Parlament Europejski zagłosował za przyjęciem przepisów, które dopuszczają unijne finansowanie nowych inwestycji w gaz oraz energetykę nuklearną. Ta kwestia ostatnio bardzo mocno podzieliła unijnych polityków i wynik głosowania nie był pewny do ostatniej chwili.
Za rezolucją zagłosowało 278 posłów, 328 głosowało przeciw, a 33 wstrzymało się od głosu. Aby zawetować wniosek Komisji Europejskiej, Parlament potrzebował absolutnej większości 353 głosów.
Dla Polski szczególnie ważne jest to, że gaz będzie uznawany za zieloną energię, czemu sprzeciwiali się ekolodzy.

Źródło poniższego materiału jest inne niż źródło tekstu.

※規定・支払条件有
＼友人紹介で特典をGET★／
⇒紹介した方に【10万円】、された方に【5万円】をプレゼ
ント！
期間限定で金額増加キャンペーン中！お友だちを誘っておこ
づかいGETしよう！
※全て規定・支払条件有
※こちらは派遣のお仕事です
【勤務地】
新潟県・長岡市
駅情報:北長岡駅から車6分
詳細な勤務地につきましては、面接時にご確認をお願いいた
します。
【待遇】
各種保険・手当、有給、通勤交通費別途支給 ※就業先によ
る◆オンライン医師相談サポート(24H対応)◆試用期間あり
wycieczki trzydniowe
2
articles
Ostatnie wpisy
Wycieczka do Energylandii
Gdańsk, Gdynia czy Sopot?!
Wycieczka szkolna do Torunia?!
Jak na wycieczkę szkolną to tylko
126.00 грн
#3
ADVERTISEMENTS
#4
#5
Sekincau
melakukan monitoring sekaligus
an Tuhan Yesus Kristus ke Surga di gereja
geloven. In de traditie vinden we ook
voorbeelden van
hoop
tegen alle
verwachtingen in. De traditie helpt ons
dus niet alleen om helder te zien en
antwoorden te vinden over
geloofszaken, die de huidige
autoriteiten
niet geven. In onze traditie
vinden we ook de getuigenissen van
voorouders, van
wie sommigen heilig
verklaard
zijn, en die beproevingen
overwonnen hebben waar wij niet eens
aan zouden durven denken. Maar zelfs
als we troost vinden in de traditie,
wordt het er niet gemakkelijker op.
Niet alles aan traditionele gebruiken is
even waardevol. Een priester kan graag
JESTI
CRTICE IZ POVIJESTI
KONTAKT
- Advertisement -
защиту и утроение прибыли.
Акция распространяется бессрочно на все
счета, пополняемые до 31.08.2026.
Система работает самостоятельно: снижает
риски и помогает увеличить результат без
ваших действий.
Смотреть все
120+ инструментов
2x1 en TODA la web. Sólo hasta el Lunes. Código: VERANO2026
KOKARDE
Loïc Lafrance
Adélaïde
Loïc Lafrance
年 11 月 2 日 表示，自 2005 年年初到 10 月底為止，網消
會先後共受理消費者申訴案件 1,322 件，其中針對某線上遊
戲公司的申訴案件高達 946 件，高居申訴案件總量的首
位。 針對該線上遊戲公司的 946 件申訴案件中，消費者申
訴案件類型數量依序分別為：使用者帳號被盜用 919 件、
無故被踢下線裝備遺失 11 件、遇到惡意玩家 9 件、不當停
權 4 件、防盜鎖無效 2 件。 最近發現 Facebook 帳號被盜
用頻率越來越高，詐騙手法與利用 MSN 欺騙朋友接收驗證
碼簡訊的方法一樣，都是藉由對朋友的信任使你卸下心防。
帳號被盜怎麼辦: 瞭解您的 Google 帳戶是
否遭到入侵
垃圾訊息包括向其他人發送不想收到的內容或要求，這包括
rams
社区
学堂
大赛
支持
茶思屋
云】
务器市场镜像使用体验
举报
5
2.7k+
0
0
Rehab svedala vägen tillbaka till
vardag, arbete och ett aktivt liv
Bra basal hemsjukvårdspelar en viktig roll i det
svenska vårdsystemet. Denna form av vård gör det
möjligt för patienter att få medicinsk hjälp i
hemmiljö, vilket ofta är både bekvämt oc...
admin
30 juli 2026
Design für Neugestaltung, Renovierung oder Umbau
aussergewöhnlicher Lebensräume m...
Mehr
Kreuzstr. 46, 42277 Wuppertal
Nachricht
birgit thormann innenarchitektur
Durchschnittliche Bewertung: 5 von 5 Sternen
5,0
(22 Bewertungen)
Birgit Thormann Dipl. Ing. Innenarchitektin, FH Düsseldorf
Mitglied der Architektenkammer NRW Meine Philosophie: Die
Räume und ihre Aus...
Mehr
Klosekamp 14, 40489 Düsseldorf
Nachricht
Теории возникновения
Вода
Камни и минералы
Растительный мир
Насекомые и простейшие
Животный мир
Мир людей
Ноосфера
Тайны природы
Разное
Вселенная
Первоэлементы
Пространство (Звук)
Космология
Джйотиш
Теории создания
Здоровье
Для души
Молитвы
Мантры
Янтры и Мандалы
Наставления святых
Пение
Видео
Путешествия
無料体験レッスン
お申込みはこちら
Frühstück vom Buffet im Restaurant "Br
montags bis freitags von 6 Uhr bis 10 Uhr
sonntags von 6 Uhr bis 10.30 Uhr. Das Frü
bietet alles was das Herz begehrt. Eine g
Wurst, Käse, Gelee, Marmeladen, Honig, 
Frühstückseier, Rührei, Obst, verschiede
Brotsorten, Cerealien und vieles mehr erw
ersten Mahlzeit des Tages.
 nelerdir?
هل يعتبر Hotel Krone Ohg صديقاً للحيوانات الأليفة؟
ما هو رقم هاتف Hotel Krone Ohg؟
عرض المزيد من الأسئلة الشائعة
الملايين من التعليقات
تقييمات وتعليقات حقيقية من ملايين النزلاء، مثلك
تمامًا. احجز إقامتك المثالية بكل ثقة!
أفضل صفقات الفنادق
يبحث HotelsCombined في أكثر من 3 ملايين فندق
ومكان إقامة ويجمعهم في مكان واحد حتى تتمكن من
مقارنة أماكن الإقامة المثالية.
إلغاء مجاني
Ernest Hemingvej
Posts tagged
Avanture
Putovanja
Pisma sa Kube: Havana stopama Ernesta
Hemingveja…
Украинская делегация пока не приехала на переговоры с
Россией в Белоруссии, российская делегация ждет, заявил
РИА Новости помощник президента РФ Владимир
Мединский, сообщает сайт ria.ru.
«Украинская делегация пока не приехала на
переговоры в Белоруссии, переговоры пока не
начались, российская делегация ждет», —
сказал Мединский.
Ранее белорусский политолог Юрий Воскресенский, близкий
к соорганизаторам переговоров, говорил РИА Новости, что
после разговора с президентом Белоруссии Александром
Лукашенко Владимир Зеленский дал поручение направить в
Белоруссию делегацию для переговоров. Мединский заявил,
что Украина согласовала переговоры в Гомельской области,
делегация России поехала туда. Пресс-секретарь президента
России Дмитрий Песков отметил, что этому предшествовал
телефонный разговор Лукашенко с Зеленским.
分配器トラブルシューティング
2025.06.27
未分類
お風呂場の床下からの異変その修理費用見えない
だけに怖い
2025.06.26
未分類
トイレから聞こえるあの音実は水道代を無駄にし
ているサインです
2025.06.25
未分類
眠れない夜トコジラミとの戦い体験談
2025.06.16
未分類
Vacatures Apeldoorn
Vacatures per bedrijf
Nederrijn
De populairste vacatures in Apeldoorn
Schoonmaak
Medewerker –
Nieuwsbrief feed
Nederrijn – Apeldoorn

Dzisiejsza decyzja oznacza, że na finansowanie z unijnej kasy będą mogły liczyć elektrownie gazowe czy terminale LNG. Zapewni to niezbędną elastyczność w odchodzeniu od węgla i ułatwi przejście na odnawialne źródła energii.
Eurodeputowany Jerzy Buzek z komisji do spraw przemysłu wyjaśnił, że ta decyzja nie ma nic wspólnego z gazem kupowanym od Putina. Przypomniał, że w czerwcu po raz pierwszy w historii import gazu ciekłego LNG ze Stanów Zjednoczonych do Unii był większy, niż import gazu z Rosji.
Władze Ukrainy także popierały uznanie gazu za zielone źródło energii, widząc w tej decyzji drogę do uniezależniania się Unii od rosyjskich dostaw.
Decyzję tę muszą jeszcze poprzeć kraje członkowskie UE, ale raczej nikt nie przewiduje z tym problemów.
Głosowanie Parlamentu Europejskiego to pokłosie przyjętego na początku lutego projektu tzw. taksonomii, który uwzględniał rolę gazu i energii nuklearnej w transformacji energetycznej. Ma on na celu ukierunkowanie prywatnych inwestycji na działania niezbędne do osiągnięcia neutralności klimatycznej. Chodzi przede wszystkim o to, aby przyspieszyć transformację energetyczną wspólnoty.